Rakor dibuka oleh Asisten II Bidang Perekonomian dan Pembangunan Setdakab Minahasa, Dr. Arody Arely Tangkere. Dalam sambutannya, ia mengingatkan bahwa informasi yang disampaikan kepada masyarakat perlu mengedepankan ketepatan data agar tidak menimbulkan kesalahpahaman.

“Peran media sangat penting dalam menyampaikan informasi pembangunan, namun harus tetap memperhatikan ketepatan data agar tidak terjadi kesalahan di masyarakat,” ujar Arody.

Ia mencontohkan masih adanya kekeliruan dalam penulisan visi daerah, yang seharusnya “Minahasa yang maju dan sejahtera”. Hal tersebut, menurutnya, perlu diperhatikan agar tidak memunculkan persepsi yang berbeda di tengah masyarakat.

Dalam forum tersebut, pemerintah daerah juga memaparkan arah pembangunan lima tahun ke depan yang mencakup tiga misi, 17 program unggulan, serta lima program prioritas.
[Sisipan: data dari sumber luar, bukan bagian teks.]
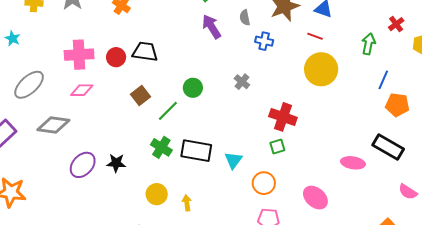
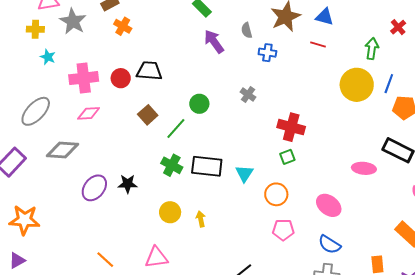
cyan star: (13, 38) -> (48, 57), moved
yellow circle: (321, 69) -> (357, 85), moved

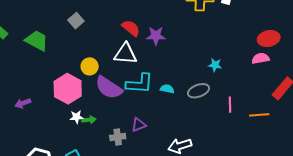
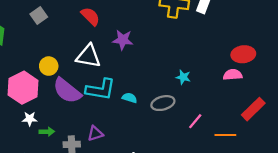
red semicircle: (131, 28) -> (90, 16), moved
pink line: (230, 105) -> (195, 121), turned 35
green arrow: (89, 120) -> (47, 132), moved

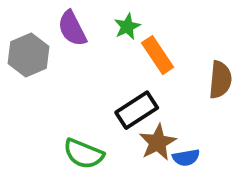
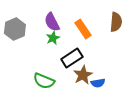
green star: (127, 27) -> (53, 38), moved
purple semicircle: (72, 28) -> (52, 22), moved
brown semicircle: (220, 80) -> (116, 22), moved

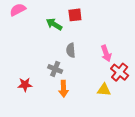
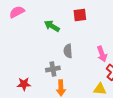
red square: (75, 15) -> (80, 15), moved
gray cross: (55, 69) -> (53, 69), turned -32

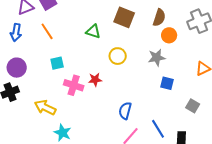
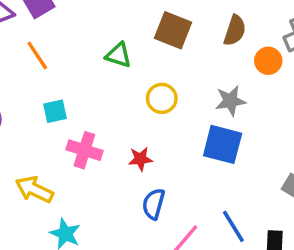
orange circle: (169, 35) -> (268, 61), moved
red star: (95, 80) -> (140, 159), moved
blue square: (167, 83) -> (223, 144), moved, size x1.6
blue semicircle: (125, 111) -> (154, 204), moved

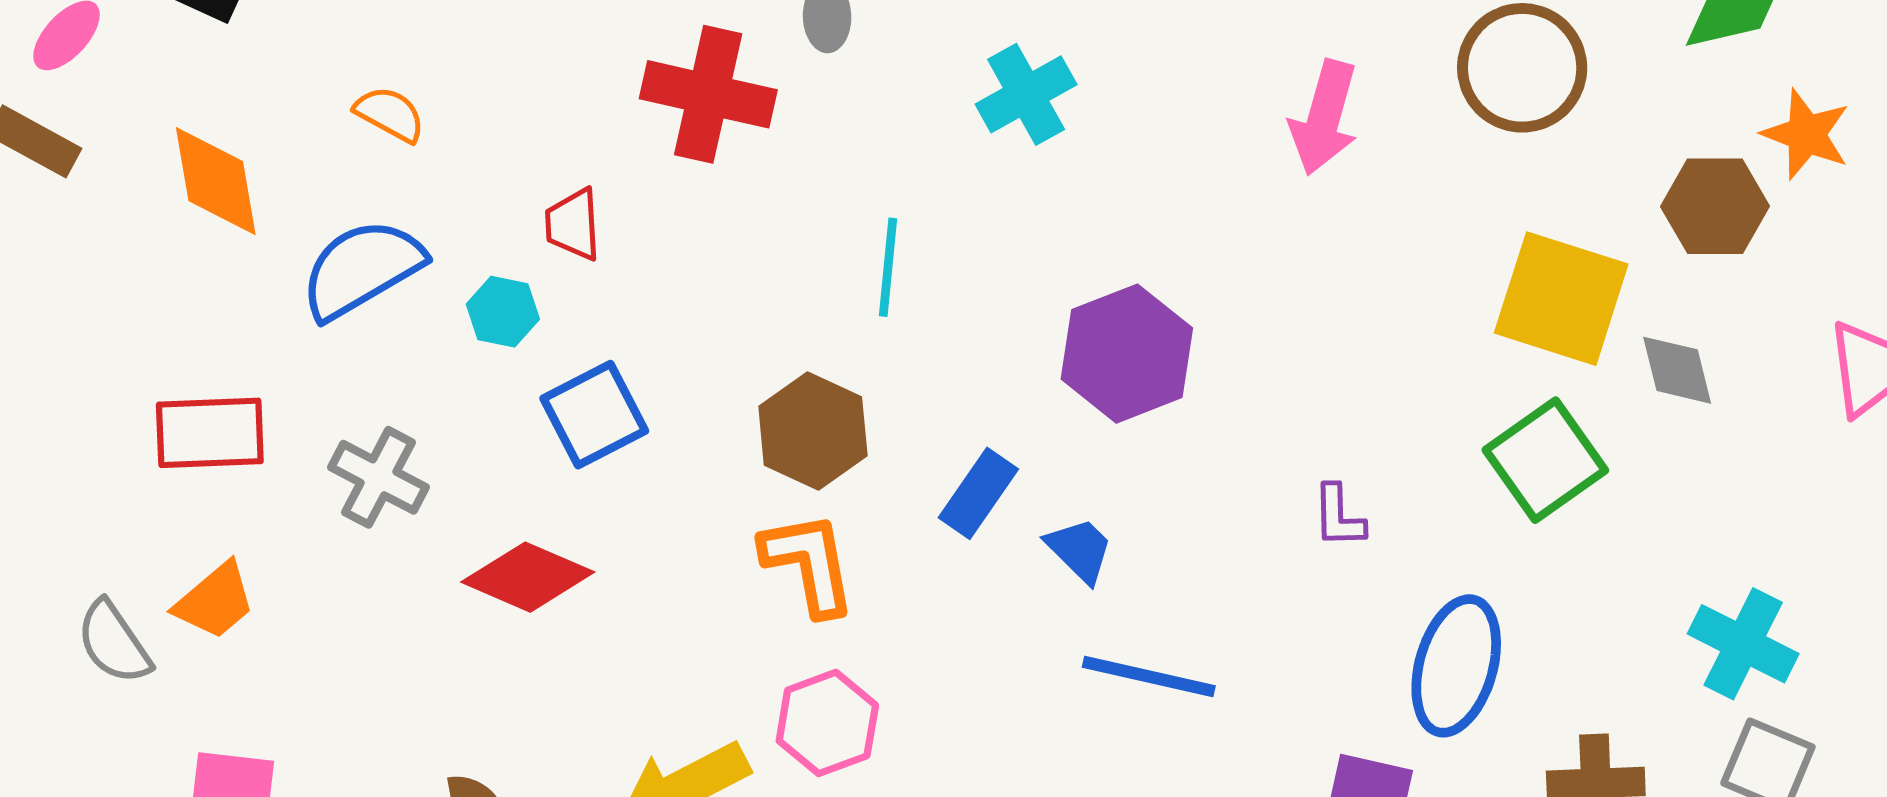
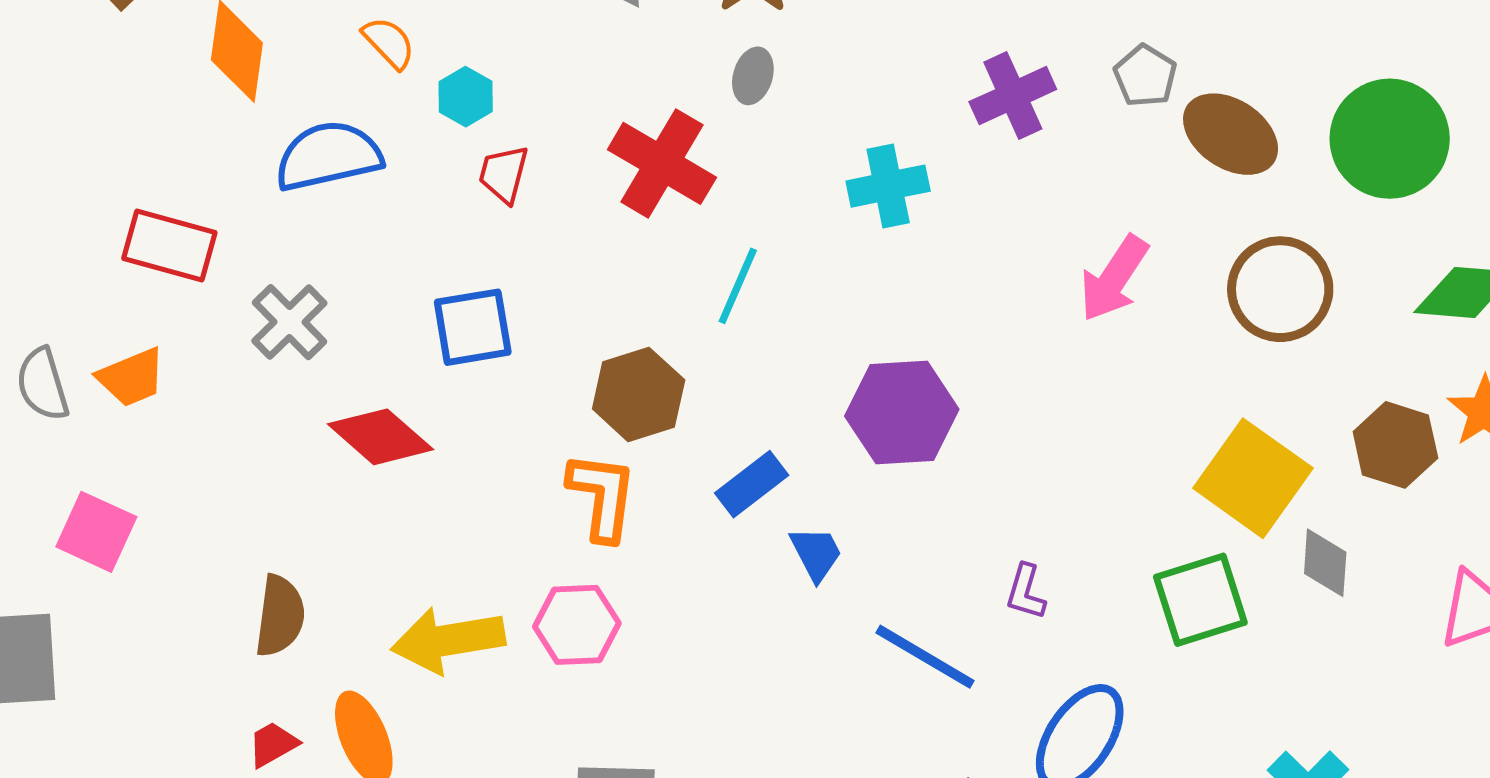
red cross: (708, 94) -> (662, 163), moved
cyan hexagon: (503, 312) -> (466, 97), moved
blue line: (1149, 677) -> (925, 657), moved

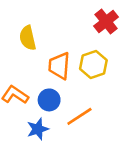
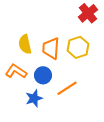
yellow semicircle: (28, 38) -> (25, 44), moved

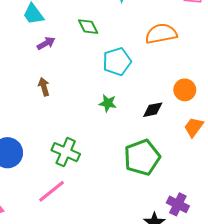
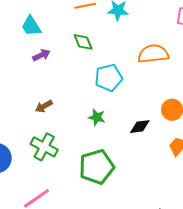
brown arrow: (44, 87) -> (44, 106), moved, turned -108
green cross: (66, 152) -> (44, 147), moved
green pentagon: (142, 157) -> (97, 167), moved

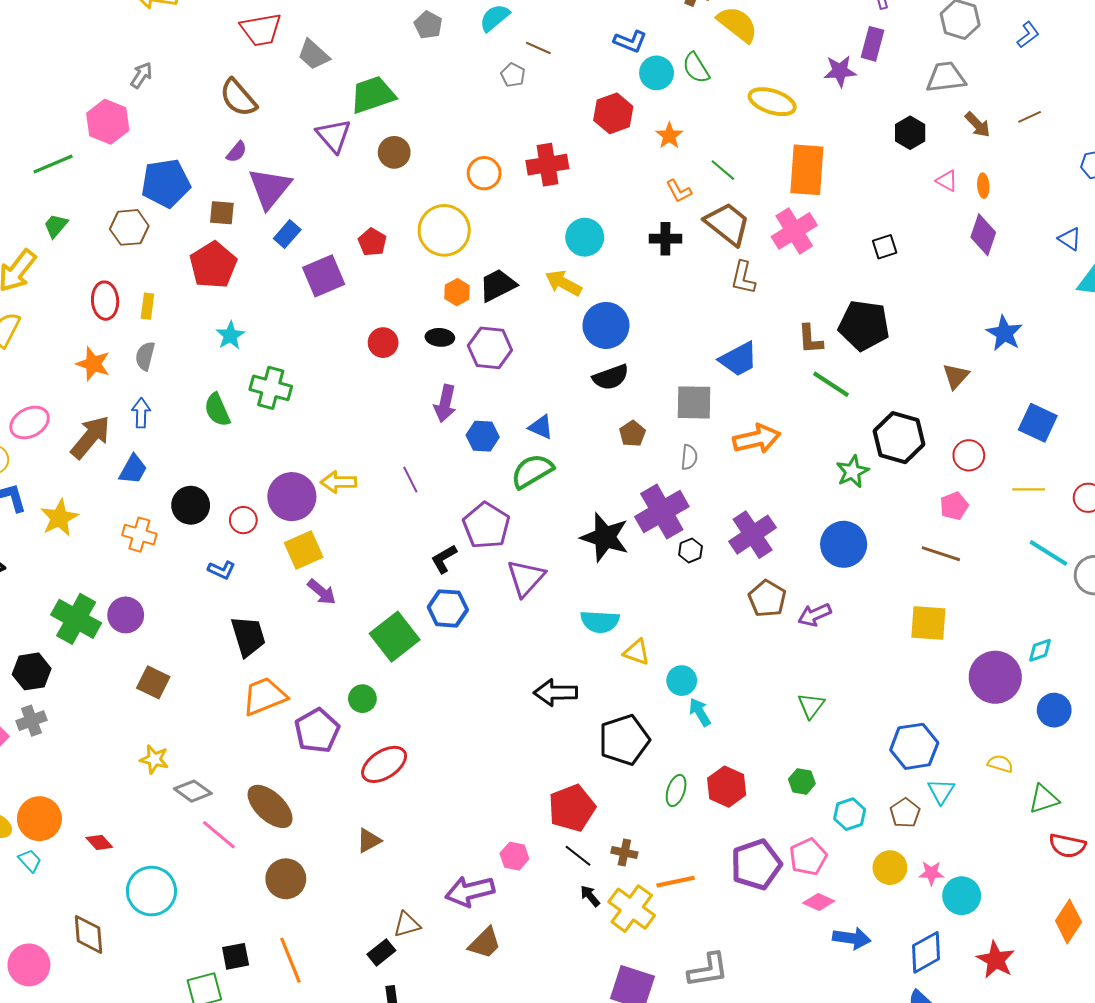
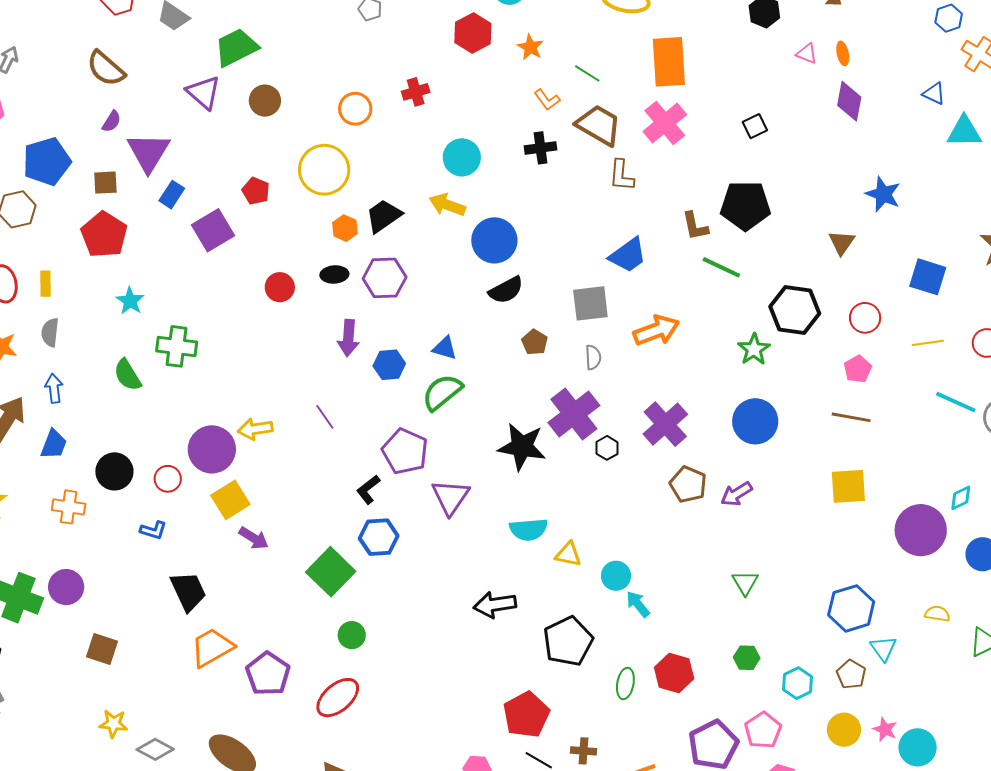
red cross: (547, 165) -> (416, 92), size x0.7
green circle: (362, 699) -> (352, 635), moved
pink star: (931, 873) -> (885, 729), turned 30

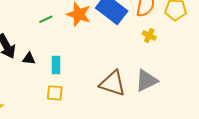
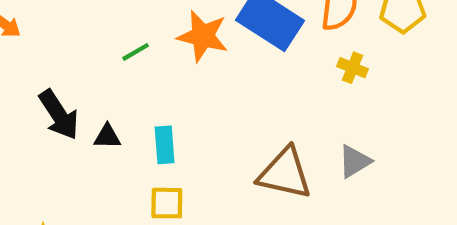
gray triangle: (146, 81) -> (355, 161), size x0.7

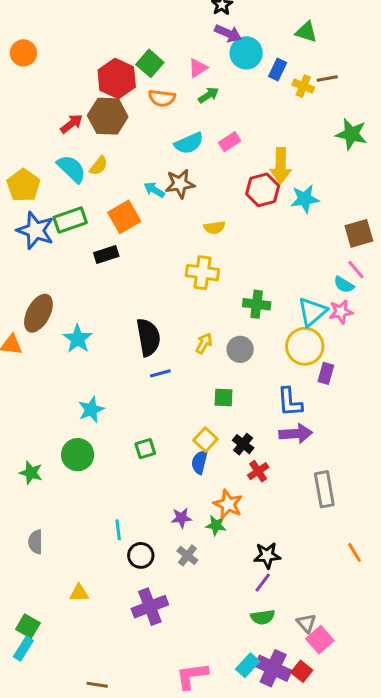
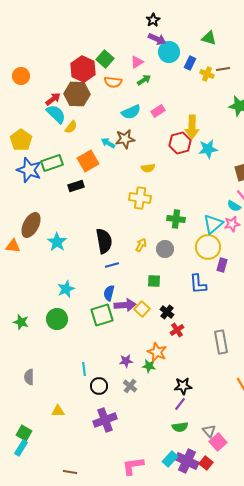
orange circle: (23, 53) -> (21, 76), moved
cyan semicircle: (72, 169) -> (56, 114), moved
purple arrow: (296, 434) -> (125, 305), moved
green square: (145, 449) -> (102, 315), size x1.6
blue semicircle: (199, 462) -> (109, 293), moved
green star: (31, 473) -> (21, 322), moved

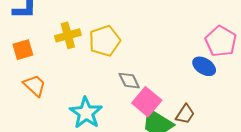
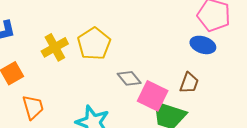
orange trapezoid: (35, 85) -> (33, 107), turned 45
brown trapezoid: (185, 114) -> (189, 83), moved

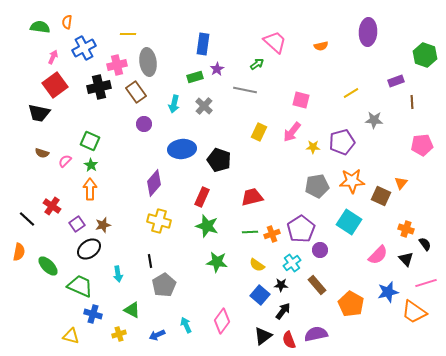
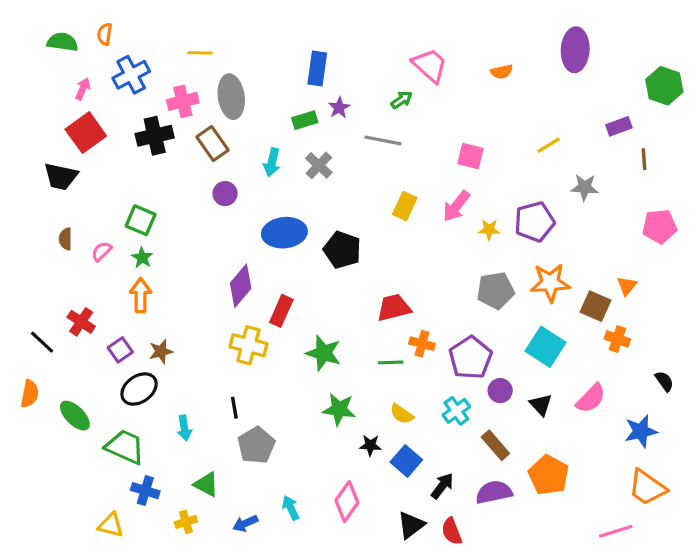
brown semicircle: (42, 153) -> (66, 239), turned 72
red rectangle: (202, 197) -> (281, 311), moved
orange cross: (406, 229) -> (617, 339), moved
orange cross: (272, 234) -> (422, 344), moved, turned 35
black triangle: (406, 259) -> (541, 405), moved
pink line: (426, 283) -> (616, 531), moved
black star: (281, 285) -> (370, 445), moved
blue star: (388, 292) -> (641, 431), moved
purple semicircle: (316, 334) -> (494, 492), moved

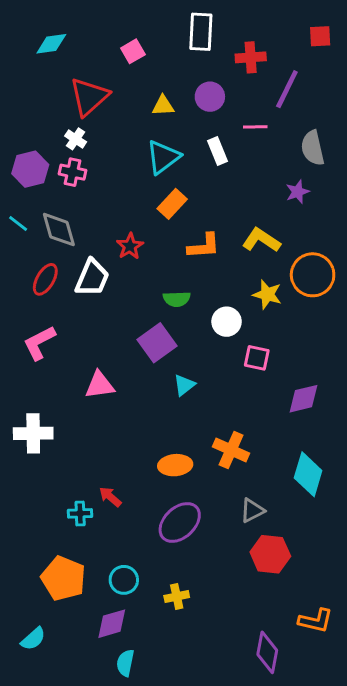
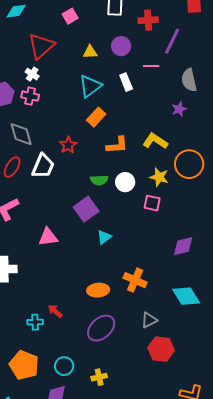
white circle: (227, 322) -> (125, 182), moved
pink square: (257, 358) -> (152, 203), moved
cyan diamond: (308, 474) -> (186, 296), turned -48

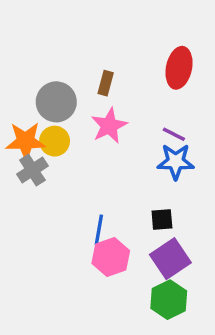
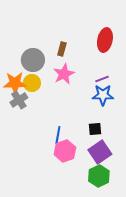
purple line: (174, 134) -> (102, 79), turned -48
Selain itu, dokumen Rencana Umum Tata Ruang (RUTR) yang telah diselesaikan pada 2025 disebut menjadi acuan dalam pengendalian pemanfaatan ruang.

Pemerintah Kabupaten Minahasa turut mengingatkan agar setiap publikasi kegiatan melalui koordinasi dengan Diskominfo sebagai jalur resmi, sehingga informasi yang disampaikan lebih terarah dan dapat dipertanggungjawabkan.

Diskusi dipandu Kepala Dinas Kominfo Minahasa, Ricky H. R. Laloan, dengan menghadirkan Kepala Layanan Pengadaan Secara Elektronik (LPSE) Setdakab Minahasa, Jeiske Nova Selang, sebagai narasumber utama.

Dalam pemaparannya, Jeiske menjelaskan penerapan E-Katalog Versi 6 yang terintegrasi dengan INAPROC sebagai sistem pengadaan barang dan jasa pemerintah berbasis digital.

“E-Katalog versi 6 ini ibarat toko online resmi pemerintah. Penyedia cukup mendaftar dan mengunggah produk, sementara instansi tinggal memilih, negosiasi, lalu bertransaksi secara digital,” jelasnya.

Ia menyebutkan, proses pendaftaran penyedia dilakukan melalui situs katalog.inaprok.id dengan melengkapi data seperti email, nomor WhatsApp, NIK, serta dokumen usaha. Sistem tersebut telah terhubung dengan OSS, AHU, dan DJP sehingga mendukung validitas data.

Selain itu, fitur manajemen produk memungkinkan penyedia mengunggah berbagai varian barang dalam satu kali input, termasuk ukuran, warna, harga, hingga stok. Seluruh proses pengadaan, mulai dari pencarian hingga penandatanganan elektronik dan pembayaran, dilakukan secara digital.

“Seluruh proses sudah terintegrasi, termasuk pembayaran dan tanda tangan digital, sehingga lebih efisien dan transparan,” tambah Jeiske.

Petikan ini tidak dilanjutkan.